Figure 2 shows the price patterns for molecules experiencing generic competition by tercile indexed to the price before LOE. The highest tercile follows a pattern consistent with the previous literature. After one year, the median index price of generic products in the largest markets fell to about 10% to 20% of the brand price before LOE. For the middle tercile of oral solids, the price fell to about 50% of the brand price before LOE. The prices for the smallest markets trended down sluggishly after LOE but, in our data, rose in later years relative to the pre‐LOE brand price .
Figure 2.
Oral Solid Molecule Price Index by Market Size and Quarter Relative to Loss of Exclusivity [Colour figure can be viewed at wileyonlinelibrary.com]
Figure 3 reports the pattern of market participation for injectables after LOE. For all terciles, the rates of participation were well below those for oral solids. Injectables are often more complicated to produce than oral solids, and the dollar size of markets, as noted earlier, is typically much smaller. For the lowest tercile of sales before LOE, the median number of sellers was just 1 to 1.5. For the top tercile, a median of three firms entered during the first year. The number of market participants grew to a median of five at the end of four years.
Figure 3.
Median Number of Injectable Molecule Manufacturers by Market Size and Quarter Relative to Loss of Exclusivity [Colour figure can be viewed at wileyonlinelibrary.com]

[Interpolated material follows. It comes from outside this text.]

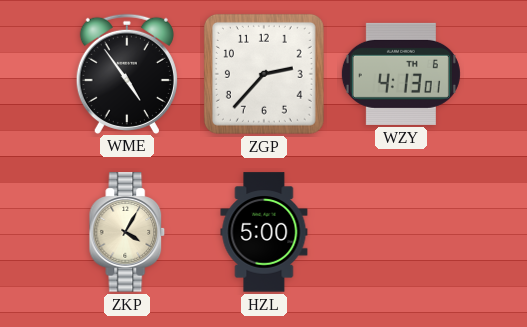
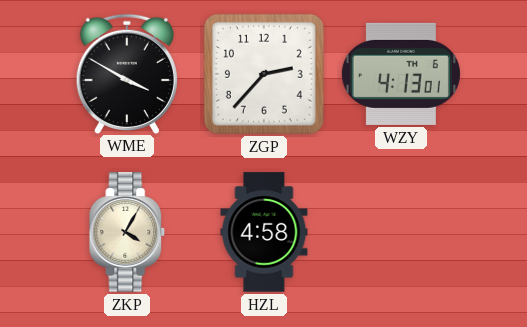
WME: 4:54 -> 3:50
HZL: 5:00 -> 4:58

Exit is quantitatively important in markets for injectables. In contrast to oral solids, 13% of the large market entrants had exited by the end of four years after LOE. More than half (57%) of the entrants in small markets had exited by the end of the fourth year after exclusivity.

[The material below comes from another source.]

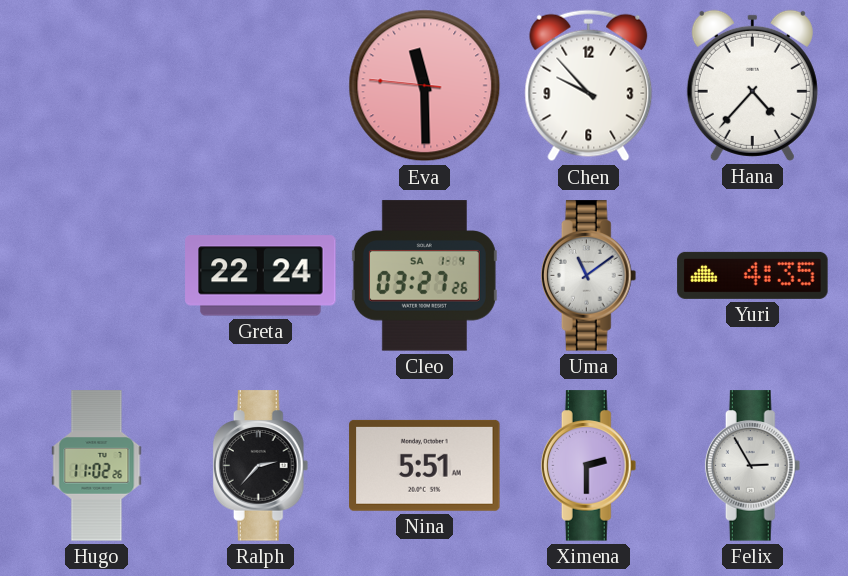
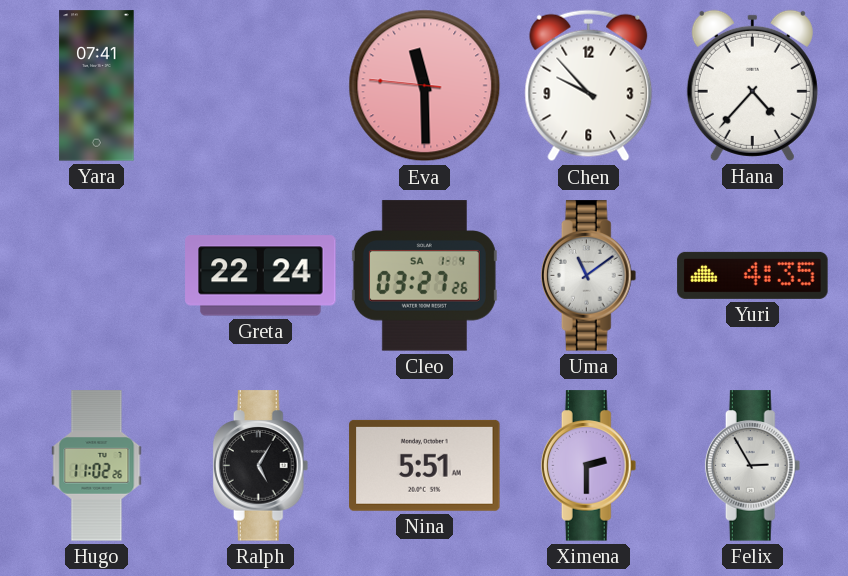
Yara: none -> 07:41
Ralph: 2:37 -> 5:05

Figure 4 shows the indexes of median prices by tercile. Prices in the top tercile, with an average three entrants in the first year, fell steadily to roughly 80% of the price before LOE at the end of the first year to about 35% of the brand price at the end of the second year. In contrast, there is no evidence for price declines for the two smaller‐sales terciles for injectables. The lowest tercile shows several sharp, temporary, upward movements in the indexed price for that group. This may be due to the greater number of supply interruptions among a relatively small number of manufacturers.
Figure 4.
Median Price of Injectable Molecules by Market Size and Quarter Relative to Loss of Exclusivity [Colour figure can be viewed at wileyonlinelibrary.com]
Shortages and Recalls
Shortages were reported in in 24 of the 66 oral solid markets included in our data. Sixteen percent of these shortages were associated with price reductions higher than 10% in the quantity prescribed. Between 2010 and 2014, roughly half the medium and large oral solid markets experienced a shortage of some form. The percentage of drugs experiencing a shortage grew more rapidly between 2012 and 2014 than in the previous two years. For small markets, the likelihood of a shortage was considerably lower, at less than 30% of products.

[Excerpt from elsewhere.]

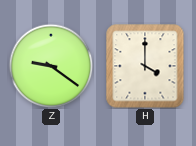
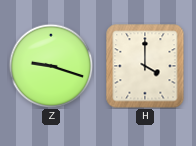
Z: 9:21 -> 9:18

The rate of national product recalls grew sharply over the six‐year period we observed, extending to more than 60% of products in the medium and large markets by the end of our observation period in 2017. The rate of recalls for the small markets for oral solids was about a third of that for the two larger sets of product markets.
The patterns of shortage and recall were quite different for injectable products. Sixteen of 23 markets experienced a shortage over the study period. Nineteen percent of these shortages were associated with reductions of more than 10% in the quantity prescribed. In medium and small markets, nearly 80% of products had experienced shortages by the end of our observation period, whereas fewer than 50% of the large market products had experienced a shortage, which is more in line with our findings for oral solids.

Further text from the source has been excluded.